Добавить в цитаты Настройки чтения

Страница 10 из 35



— Вы говорите о возможном преступлении. Ведь это же только ваше предположение?

— Ничуть. Разговор шел о браке одного из собеседников с тем третьим лицом, о котором я упоминал. Этому третьему лицу надо освободиться от своей пары, которая второго октября должна быть сброшена со скалы в море. Все это строго логично.

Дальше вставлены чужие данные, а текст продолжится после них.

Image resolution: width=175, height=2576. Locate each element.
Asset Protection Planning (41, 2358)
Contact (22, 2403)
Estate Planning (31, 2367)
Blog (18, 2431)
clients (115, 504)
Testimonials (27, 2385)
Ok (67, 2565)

Они сидели на террасе казино против лестницы, которая спускалась к морю. Они видели перед собой на берегу кабинки купающихся. Перед этими кабинками четыре господина играли в бридж, а группа дам занималась рукоделием и болтала.

Несколько дальше отдельно стояла закрытая кабинка.

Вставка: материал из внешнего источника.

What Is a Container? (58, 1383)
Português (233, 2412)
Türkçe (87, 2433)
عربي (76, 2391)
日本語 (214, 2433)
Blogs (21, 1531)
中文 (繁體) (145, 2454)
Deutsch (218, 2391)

Дети с голыми ногами играли в воде.

— Вся эта благодать и осенняя идиллия меня не радуют, — сказала Гортензия, — так как я все думаю о вашем сообщении. Ужасная загадка!

— Именно ужасная, дорогой друг! И так трудно ее разгадать!

— Что-то произойдет?

И она добавила:

— Кому из собравшихся здесь угрожает опасность? Кто в числе обреченных? Эта ли смеющаяся блондинка? Или тот большой господин, который курит? И кто между ними будущий убийца? Все эти люди спокойны и веселы, и смерть бродит между ними.

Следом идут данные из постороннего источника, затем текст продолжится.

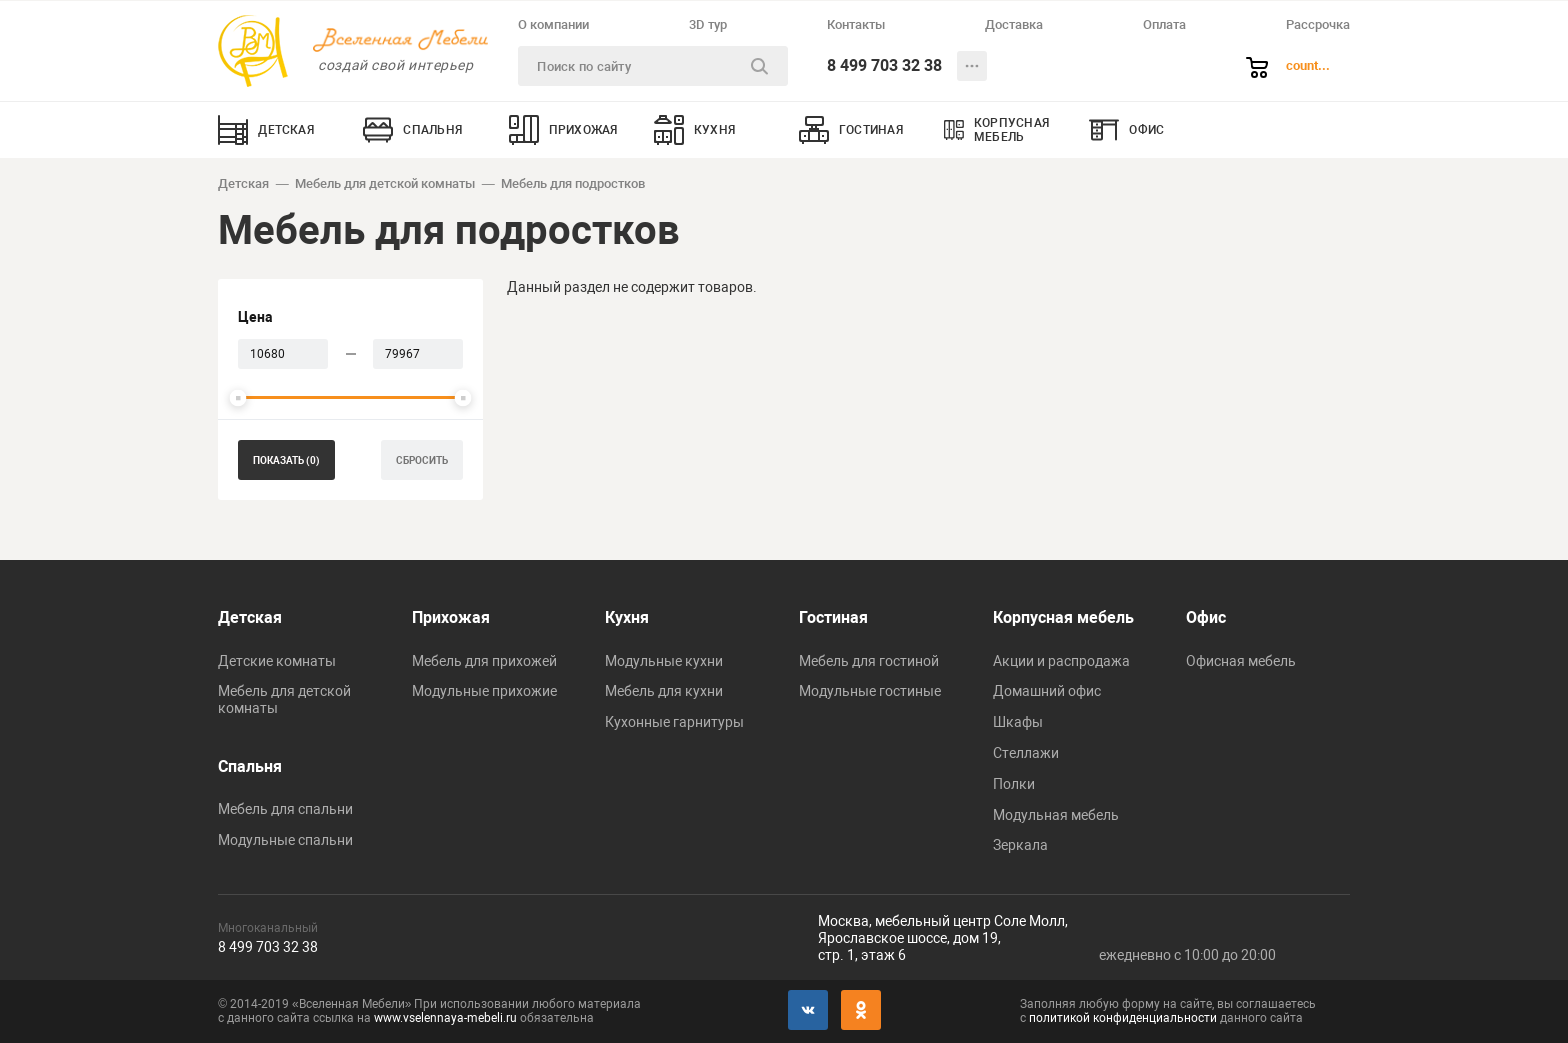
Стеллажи (1026, 753)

— Отлично! — заметил Ренин. — Мне удалось и вас заинтересовать, увлечь! Я вас предупреждал, что это случится. Вы невольно проникаетесь теми таинственными драмами, которые совершаются вблизи вас. Вам хочется раскрыть тайну, добиться разгадки загадочного явления. С каким, например, вниманием вы следите за этой приближающейся супружеской четой! Не они ли это? Может быть, именно этот господин намерен уничтожить свою благоверную? Или дама хочет, наоборот, убрать мужа?

— Д'Имбревали? Ну, это невозможно! Это такое идеальное супружество! Вчера я долго в гостинице беседовала с женой, а вы…

— А я играл в гольф с Жаком д'Имбревалем, этим атлетом, и играл в куклы с их двумя прелестными девочками.

Д'Имбревали к ним приблизились, и они обменялись с ними несколькими фразами. Госпожа д'Имбреваль сообщила, что ее две дочери вернулись утром в Париж со своей гувернанткой. Ее муж, здоровенный мужчина с русой бородой, жаловался на жару и держал свой фланелевый пиджак в руках.

— Тереза, ключ от кабинки у тебя? — спросил он свою жену, когда они отошли от Гортензии и Ренина.

— Вот он, — ответила жена, — ты будешь читать газеты?

— Да, если только ты не предпочитаешь прогуляться.

— Лучше позднее; мне еще надо написать десяток писем.

— Отлично! Мы взберемся на скалы.

Гортензия и Ренин переглянулись. Что это значило? Не находились ли они на пути к раскрытию тайны?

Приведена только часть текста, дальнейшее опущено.